With more couples living together without being married, the way child custody and guardianship is approached has to change depending on the situation. If break-ups occur without a divorce, there may be few ways to recover assets or other things through the legal system, but guardianship is one area that is strictly defined for parents.
One question many have is, “does being unmarried affect a person’s ability to apply for guardianship or arrange contact with his or her children?” In Canada as a whole, it’s been shown that parents either had a court order for custody, guardianship and its variations or were in the process of obtaining guardianship in 48 per cent of cases reviewed. Without being legally married, guardianship becomes more difficult, as parents must prove their relationship to a child; this is much easier for mothers, which may explain some of the next statistics skewed toward mothers receiving guardianship of their children.
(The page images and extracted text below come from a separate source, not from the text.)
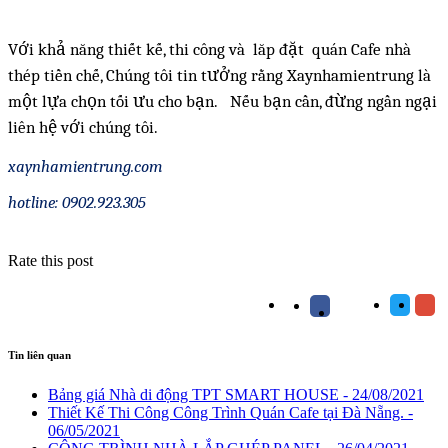
Với khả năng thiết kế, thi công và lăp đặt quán Cafe nhà
thép tiền chế, Chúng tôi tin tưởng rằng Xaynhamientrung là
một lựa chọn tối ưu cho bạn. Nếu bạn cần, đừng ngần ngại
liên hệ với chúng tôi.
xaynhamientrung.com
hotline: 0902.923.305
Rate this post
Tin liên quan
Bảng giá Nhà di động TPT SMART HOUSE
- 24/08/2021
Thiết Kế Thi Công Công Trình Quán Cafe tại Đà Nẵng.
-
06/05/2021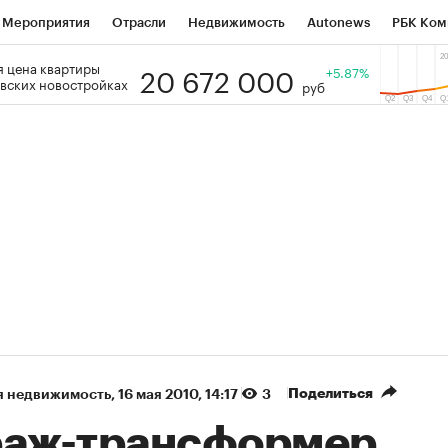
Мероприятия
Отрасли
Недвижимость
Autonews
РБК Ком
20 672 000
 цена квартиры
 РБК
РБК Образование
РБК Курсы
РБК Life
+5.87%
Тренды
Виз
вских новостройках
руб
ь
Крипто
РБК Бизнес-среда
Дискуссионный клуб
Исследо
зета
Спецпроекты СПб
Конференции СПб
Спецпроекты
кономика
Бизнес
Технологии и медиа
Финансы
Рынок на
(+86,07%)
(+31,26%)
5 450
АФК «Система» ₽12
Купить
К
ПСБ к 29.07.27
прогноз БКС к 15.07.27
Поделиться
я недвижимость
⁠,
16 мая 2010, 14:17
3
раж-трансформер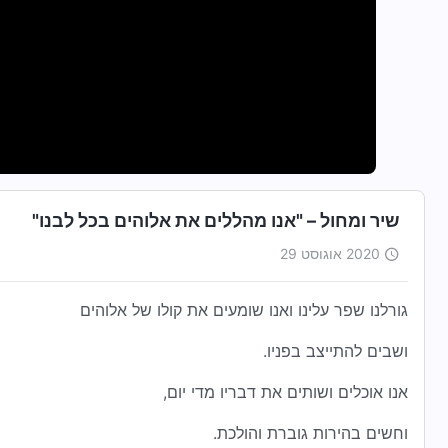
שיר ומחול – "אנו מהללים את אלוהים בכל לבנו"
2020 אוגוסט 29
גורלנו שפר עלינו ואנו שומעים את קולו של אלוהים
ושבים להתייצב בפניו.
אנו אוכלים ושותים את דבריו מדי יום,
וחשים בהירות גוברת והולכת.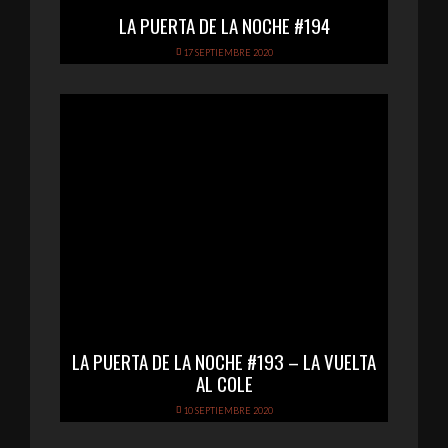
LA PUERTA DE LA NOCHE #194
17 SEPTIEMBRE 2020
LA PUERTA DE LA NOCHE #193 – LA VUELTA
AL COLE
10 SEPTIEMBRE 2020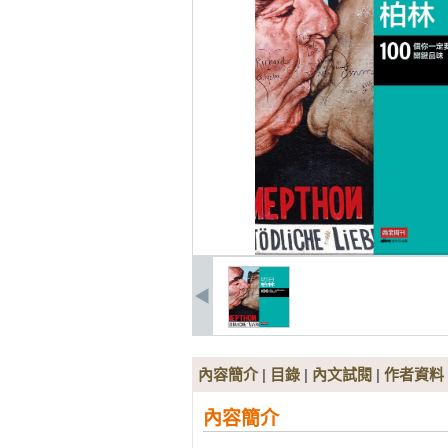
內容簡介
|
目錄
|
內文試閱
|
作者資料
內容簡介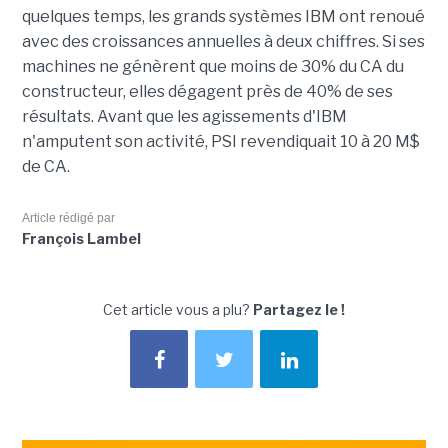
quelques temps, les grands systèmes IBM ont renoué
avec des croissances annuelles à deux chiffres. Si ses
machines ne génèrent que moins de 30% du CA du
constructeur, elles dégagent près de 40% de ses
résultats. Avant que les agissements d'IBM
n'amputent son activité, PSI revendiquait 10 à 20 M$
de CA.
Article rédigé par
François Lambel
Cet article vous a plu?
Partagez le !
In 79.3 per cent of cases, it was shown that mothers had exclusive custody in these arrangements, while 6.6 per cent of fathers did. Almost 13 per cent of couples shared custody. In cases where children were between 6 and 11, it was more likely for fathers to obtain exclusive custody or to have shared physical custody with the mother.
The type of union the parents have broken does seem to affect the custody arrangement. In unions with no marriage or common-law arrangement, 82 per cent of mothers obtained custody exclusively while 5.3 per cent of fathers did the same. Another 10.9 per cent of people shared physical custody of their children. Most children were found to live with their mothers with varied relationships and visitation times with their fathers.